▸ **GOAL OF THE EXERCISE**: No image is to be carried over; reproduce the rest of the listing word for word.

=== Section Start ===

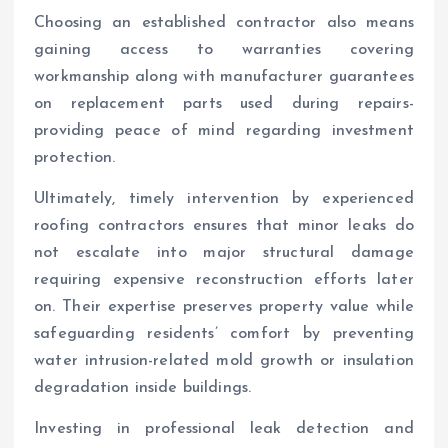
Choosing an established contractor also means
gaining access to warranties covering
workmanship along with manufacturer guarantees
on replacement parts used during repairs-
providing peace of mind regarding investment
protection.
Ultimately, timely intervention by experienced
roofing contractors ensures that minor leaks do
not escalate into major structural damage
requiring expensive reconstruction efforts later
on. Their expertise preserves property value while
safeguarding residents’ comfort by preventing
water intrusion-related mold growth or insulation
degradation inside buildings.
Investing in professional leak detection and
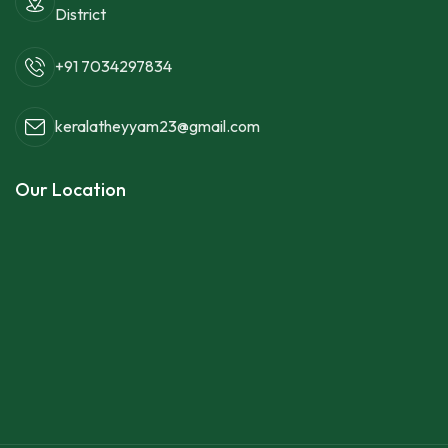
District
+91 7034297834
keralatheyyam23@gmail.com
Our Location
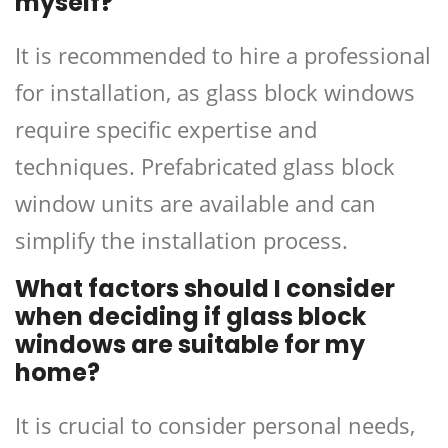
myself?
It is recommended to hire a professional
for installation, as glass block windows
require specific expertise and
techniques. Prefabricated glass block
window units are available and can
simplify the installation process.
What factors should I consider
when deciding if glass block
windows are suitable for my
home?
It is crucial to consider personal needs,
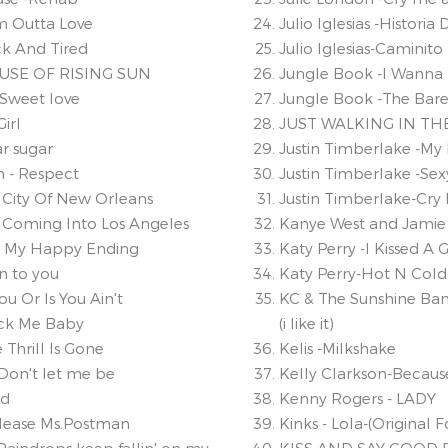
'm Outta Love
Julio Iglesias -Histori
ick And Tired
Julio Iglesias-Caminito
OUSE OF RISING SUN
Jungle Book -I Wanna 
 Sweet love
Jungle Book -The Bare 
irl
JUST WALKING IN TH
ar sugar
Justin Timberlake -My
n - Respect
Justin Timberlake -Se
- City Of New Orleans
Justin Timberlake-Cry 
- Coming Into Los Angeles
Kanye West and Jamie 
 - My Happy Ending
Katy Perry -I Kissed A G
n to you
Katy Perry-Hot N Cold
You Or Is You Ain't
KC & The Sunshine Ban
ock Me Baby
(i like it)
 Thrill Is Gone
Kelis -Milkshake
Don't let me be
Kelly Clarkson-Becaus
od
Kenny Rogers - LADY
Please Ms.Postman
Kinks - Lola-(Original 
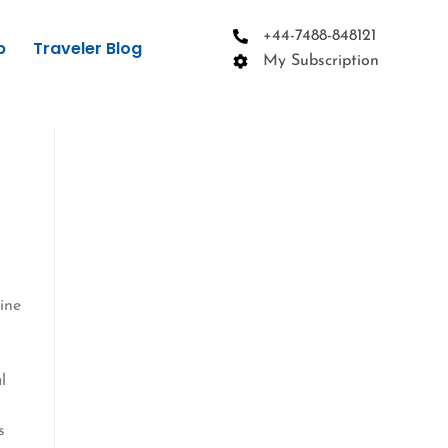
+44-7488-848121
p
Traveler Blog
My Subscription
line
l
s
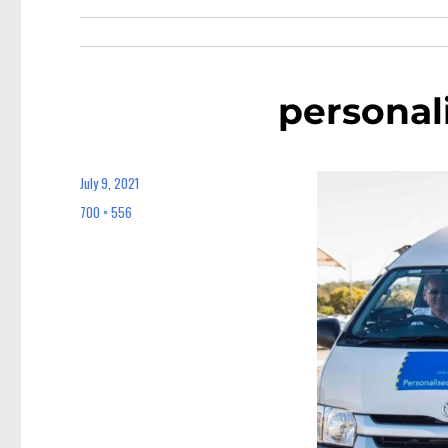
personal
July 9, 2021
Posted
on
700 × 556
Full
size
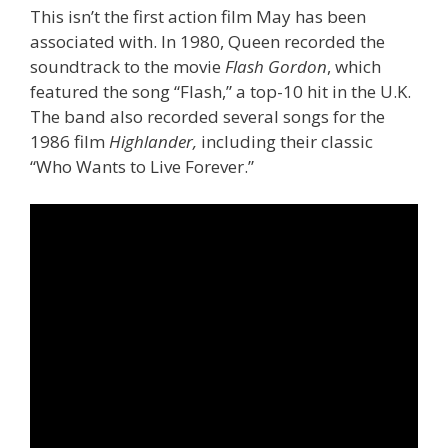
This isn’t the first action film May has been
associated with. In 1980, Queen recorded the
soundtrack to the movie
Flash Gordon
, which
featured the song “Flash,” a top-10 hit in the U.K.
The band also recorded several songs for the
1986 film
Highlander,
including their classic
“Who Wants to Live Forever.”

=== Section End ===

▸ **WRITTEN SOLUTION**:
Choosing an established contractor also means
gaining access to warranties covering
workmanship along with manufacturer guarantees
on replacement parts used during repairs-
providing peace of mind regarding investment
protection.
Ultimately, timely intervention by experienced
roofing contractors ensures that minor leaks do
not escalate into major structural damage
requiring expensive reconstruction efforts later
on. Their expertise preserves property value while
safeguarding residents’ comfort by preventing
water intrusion-related mold growth or insulation
degradation inside buildings.
Investing in professional leak detection and
District
+91 7034297834
keralatheyyam23@gmail.com
Our Location
myself?
It is recommended to hire a professional
for installation, as glass block windows
require specific expertise and
techniques. Prefabricated glass block
window units are available and can
simplify the installation process.
What factors should I consider
when deciding if glass block
windows are suitable for my
home?
It is crucial to consider personal needs,
'm Outta Love
Julio Iglesias -Histori
ick And Tired
Julio Iglesias-Caminito
OUSE OF RISING SUN
Jungle Book -I Wanna 
 Sweet love
Jungle Book -The Bare 
irl
JUST WALKING IN TH
ar sugar
Justin Timberlake -My
n - Respect
Justin Timberlake -Se
- City Of New Orleans
Justin Timberlake-Cry 
- Coming Into Los Angeles
Kanye West and Jamie 
 - My Happy Ending
Katy Perry -I Kissed A G
n to you
Katy Perry-Hot N Cold
You Or Is You Ain't
KC & The Sunshine Ban
ock Me Baby
(i like it)
 Thrill Is Gone
Kelis -Milkshake
Don't let me be
Kelly Clarkson-Becaus
od
Kenny Rogers - LADY
Please Ms.Postman
Kinks - Lola-(Original 
+44-7488-848121
p
Traveler Blog
My Subscription
line
l
s
personal
July 9, 2021
Posted
on
700 × 556
Full
size
This isn’t the first action film May has been
associated with. In 1980, Queen recorded the
soundtrack to the movie
Flash Gordon
, which
featured the song “Flash,” a top-10 hit in the U.K.
The band also recorded several songs for the
1986 film
Highlander,
including their classic
“Who Wants to Live Forever.”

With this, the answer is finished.